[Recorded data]
**********
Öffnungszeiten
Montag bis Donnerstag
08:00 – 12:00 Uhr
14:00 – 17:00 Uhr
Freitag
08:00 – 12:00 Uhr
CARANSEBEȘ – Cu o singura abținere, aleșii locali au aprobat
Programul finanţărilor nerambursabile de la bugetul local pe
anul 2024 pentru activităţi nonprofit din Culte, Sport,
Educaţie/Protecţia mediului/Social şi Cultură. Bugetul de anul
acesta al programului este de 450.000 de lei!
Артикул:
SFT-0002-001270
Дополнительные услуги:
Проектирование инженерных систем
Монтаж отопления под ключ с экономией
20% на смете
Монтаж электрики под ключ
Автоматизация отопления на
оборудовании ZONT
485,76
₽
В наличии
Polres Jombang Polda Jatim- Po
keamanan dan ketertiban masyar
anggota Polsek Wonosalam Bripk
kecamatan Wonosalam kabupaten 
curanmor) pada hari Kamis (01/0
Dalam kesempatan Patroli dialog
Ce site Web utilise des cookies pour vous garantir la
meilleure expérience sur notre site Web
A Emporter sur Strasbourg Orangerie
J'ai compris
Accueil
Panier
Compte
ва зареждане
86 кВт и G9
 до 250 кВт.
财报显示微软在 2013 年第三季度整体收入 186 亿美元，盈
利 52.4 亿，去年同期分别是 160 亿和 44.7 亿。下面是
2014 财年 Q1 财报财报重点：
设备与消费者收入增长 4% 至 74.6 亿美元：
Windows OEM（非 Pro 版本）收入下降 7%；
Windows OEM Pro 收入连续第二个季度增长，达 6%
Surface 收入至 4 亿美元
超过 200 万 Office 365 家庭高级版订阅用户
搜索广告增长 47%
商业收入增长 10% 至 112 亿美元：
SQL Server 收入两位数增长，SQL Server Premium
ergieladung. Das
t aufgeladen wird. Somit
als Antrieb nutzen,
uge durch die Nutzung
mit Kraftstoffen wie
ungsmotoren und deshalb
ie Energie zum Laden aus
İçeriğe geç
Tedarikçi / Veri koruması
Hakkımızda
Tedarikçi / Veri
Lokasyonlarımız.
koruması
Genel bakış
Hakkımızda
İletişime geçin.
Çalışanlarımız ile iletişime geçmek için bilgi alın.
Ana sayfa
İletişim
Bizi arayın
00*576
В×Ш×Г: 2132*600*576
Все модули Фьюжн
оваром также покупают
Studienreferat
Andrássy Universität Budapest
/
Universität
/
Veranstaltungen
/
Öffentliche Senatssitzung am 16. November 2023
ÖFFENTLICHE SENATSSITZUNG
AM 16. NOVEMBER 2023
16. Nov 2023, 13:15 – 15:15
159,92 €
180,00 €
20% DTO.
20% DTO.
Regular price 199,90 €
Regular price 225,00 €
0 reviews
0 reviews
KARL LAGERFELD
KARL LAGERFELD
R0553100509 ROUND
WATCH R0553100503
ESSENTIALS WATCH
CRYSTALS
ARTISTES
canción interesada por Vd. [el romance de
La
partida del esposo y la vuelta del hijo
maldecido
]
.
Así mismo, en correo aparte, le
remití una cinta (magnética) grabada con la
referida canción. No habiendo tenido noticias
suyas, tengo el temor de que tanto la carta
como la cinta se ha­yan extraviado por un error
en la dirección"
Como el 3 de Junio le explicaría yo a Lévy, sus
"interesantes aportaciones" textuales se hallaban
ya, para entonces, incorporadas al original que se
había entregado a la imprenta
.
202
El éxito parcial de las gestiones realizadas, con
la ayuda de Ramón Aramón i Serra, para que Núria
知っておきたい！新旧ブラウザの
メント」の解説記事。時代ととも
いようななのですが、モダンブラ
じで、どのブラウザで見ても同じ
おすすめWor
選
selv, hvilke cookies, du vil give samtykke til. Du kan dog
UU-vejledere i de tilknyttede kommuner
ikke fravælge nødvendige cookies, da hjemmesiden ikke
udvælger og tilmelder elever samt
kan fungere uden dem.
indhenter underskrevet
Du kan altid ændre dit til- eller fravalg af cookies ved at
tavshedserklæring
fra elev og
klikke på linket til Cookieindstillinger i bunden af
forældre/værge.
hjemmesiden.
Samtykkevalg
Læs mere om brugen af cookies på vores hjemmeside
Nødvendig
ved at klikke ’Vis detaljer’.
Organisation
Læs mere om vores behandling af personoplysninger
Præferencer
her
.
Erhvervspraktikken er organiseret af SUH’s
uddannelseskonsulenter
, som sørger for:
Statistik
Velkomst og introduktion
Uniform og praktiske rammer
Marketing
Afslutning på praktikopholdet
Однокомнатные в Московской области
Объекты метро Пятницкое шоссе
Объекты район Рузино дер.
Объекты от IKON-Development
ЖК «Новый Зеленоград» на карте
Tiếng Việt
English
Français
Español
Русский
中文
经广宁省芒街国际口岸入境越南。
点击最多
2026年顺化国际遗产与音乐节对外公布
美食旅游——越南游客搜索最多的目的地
**********
## Instructions to follow
Filter the data above by the word "canción" and copy every line that matches.

## Answer area
canción interesada por Vd. [el romance de
referida canción. No habiendo tenido noticias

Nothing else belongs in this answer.